=== Section Start ===

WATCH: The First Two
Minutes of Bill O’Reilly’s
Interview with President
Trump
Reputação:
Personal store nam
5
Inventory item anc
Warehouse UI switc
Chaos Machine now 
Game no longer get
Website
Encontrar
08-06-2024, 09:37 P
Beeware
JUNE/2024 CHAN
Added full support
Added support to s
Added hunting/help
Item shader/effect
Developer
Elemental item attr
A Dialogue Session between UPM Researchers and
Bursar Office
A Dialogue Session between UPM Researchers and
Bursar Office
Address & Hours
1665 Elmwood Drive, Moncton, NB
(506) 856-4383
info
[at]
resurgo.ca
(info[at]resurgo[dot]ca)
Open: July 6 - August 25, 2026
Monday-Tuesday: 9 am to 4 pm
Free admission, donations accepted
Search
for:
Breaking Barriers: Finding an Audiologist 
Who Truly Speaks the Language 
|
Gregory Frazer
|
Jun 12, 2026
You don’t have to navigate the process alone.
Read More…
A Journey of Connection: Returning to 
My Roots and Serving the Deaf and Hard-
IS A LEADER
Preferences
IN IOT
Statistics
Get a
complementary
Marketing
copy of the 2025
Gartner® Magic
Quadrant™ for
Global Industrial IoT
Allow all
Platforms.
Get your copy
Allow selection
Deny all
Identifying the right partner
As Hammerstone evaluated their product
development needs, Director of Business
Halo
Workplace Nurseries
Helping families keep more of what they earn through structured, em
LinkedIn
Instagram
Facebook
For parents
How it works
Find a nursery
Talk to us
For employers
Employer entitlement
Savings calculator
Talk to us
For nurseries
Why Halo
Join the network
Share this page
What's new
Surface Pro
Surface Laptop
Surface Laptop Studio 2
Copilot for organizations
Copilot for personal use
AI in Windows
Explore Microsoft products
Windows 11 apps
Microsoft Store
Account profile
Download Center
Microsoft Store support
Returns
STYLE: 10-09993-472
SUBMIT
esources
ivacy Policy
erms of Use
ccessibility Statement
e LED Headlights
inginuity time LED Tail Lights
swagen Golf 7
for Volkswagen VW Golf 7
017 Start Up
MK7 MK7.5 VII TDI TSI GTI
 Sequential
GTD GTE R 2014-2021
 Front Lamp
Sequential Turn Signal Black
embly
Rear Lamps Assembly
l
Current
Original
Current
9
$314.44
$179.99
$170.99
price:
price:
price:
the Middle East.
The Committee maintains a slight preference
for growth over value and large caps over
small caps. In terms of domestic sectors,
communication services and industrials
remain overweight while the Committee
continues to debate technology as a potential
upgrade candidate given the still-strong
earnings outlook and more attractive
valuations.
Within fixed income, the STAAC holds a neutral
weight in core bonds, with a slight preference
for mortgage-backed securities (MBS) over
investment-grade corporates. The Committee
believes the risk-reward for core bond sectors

=== Section End ===

== About this exercise ==
Line by line, reproduce the material exactly.

== Reply ==
WATCH: The First Two
Minutes of Bill O’Reilly’s
Interview with President
Trump
Reputação:
Personal store nam
5
Inventory item anc
Warehouse UI switc
Chaos Machine now 
Game no longer get
Website
Encontrar
08-06-2024, 09:37 P
Beeware
JUNE/2024 CHAN
Added full support
Added support to s
Added hunting/help
Item shader/effect
Developer
Elemental item attr
A Dialogue Session between UPM Researchers and
Bursar Office
A Dialogue Session between UPM Researchers and
Bursar Office
Address & Hours
1665 Elmwood Drive, Moncton, NB
(506) 856-4383
info
[at]
resurgo.ca
(info[at]resurgo[dot]ca)
Open: July 6 - August 25, 2026
Monday-Tuesday: 9 am to 4 pm
Free admission, donations accepted
Search
for:
Breaking Barriers: Finding an Audiologist 
Who Truly Speaks the Language 
|
Gregory Frazer
|
Jun 12, 2026
You don’t have to navigate the process alone.
Read More…
A Journey of Connection: Returning to 
My Roots and Serving the Deaf and Hard-
IS A LEADER
Preferences
IN IOT
Statistics
Get a
complementary
Marketing
copy of the 2025
Gartner® Magic
Quadrant™ for
Global Industrial IoT
Allow all
Platforms.
Get your copy
Allow selection
Deny all
Identifying the right partner
As Hammerstone evaluated their product
development needs, Director of Business
Halo
Workplace Nurseries
Helping families keep more of what they earn through structured, em
LinkedIn
Instagram
Facebook
For parents
How it works
Find a nursery
Talk to us
For employers
Employer entitlement
Savings calculator
Talk to us
For nurseries
Why Halo
Join the network
Share this page
What's new
Surface Pro
Surface Laptop
Surface Laptop Studio 2
Copilot for organizations
Copilot for personal use
AI in Windows
Explore Microsoft products
Windows 11 apps
Microsoft Store
Account profile
Download Center
Microsoft Store support
Returns
STYLE: 10-09993-472
SUBMIT
esources
ivacy Policy
erms of Use
ccessibility Statement
e LED Headlights
inginuity time LED Tail Lights
swagen Golf 7
for Volkswagen VW Golf 7
017 Start Up
MK7 MK7.5 VII TDI TSI GTI
 Sequential
GTD GTE R 2014-2021
 Front Lamp
Sequential Turn Signal Black
embly
Rear Lamps Assembly
l
Current
Original
Current
9
$314.44
$179.99
$170.99
price:
price:
price:
the Middle East.
The Committee maintains a slight preference
for growth over value and large caps over
small caps. In terms of domestic sectors,
communication services and industrials
remain overweight while the Committee
continues to debate technology as a potential
upgrade candidate given the still-strong
earnings outlook and more attractive
valuations.
Within fixed income, the STAAC holds a neutral
weight in core bonds, with a slight preference
for mortgage-backed securities (MBS) over
investment-grade corporates. The Committee
believes the risk-reward for core bond sectors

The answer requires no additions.